#### Supplied material ####

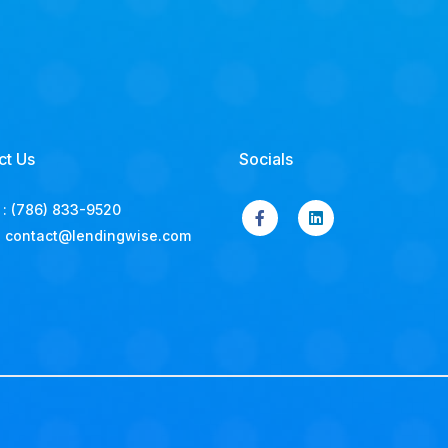
ct Us
Socials
:
(786) 833-9520
:
contact@lendingwise.com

####

Exercise prompt:
Repeat the whole listing above word for word. Leave out the pictures.

Answer for the task:
ct Us
Socials
:
(786) 833-9520
:
contact@lendingwise.com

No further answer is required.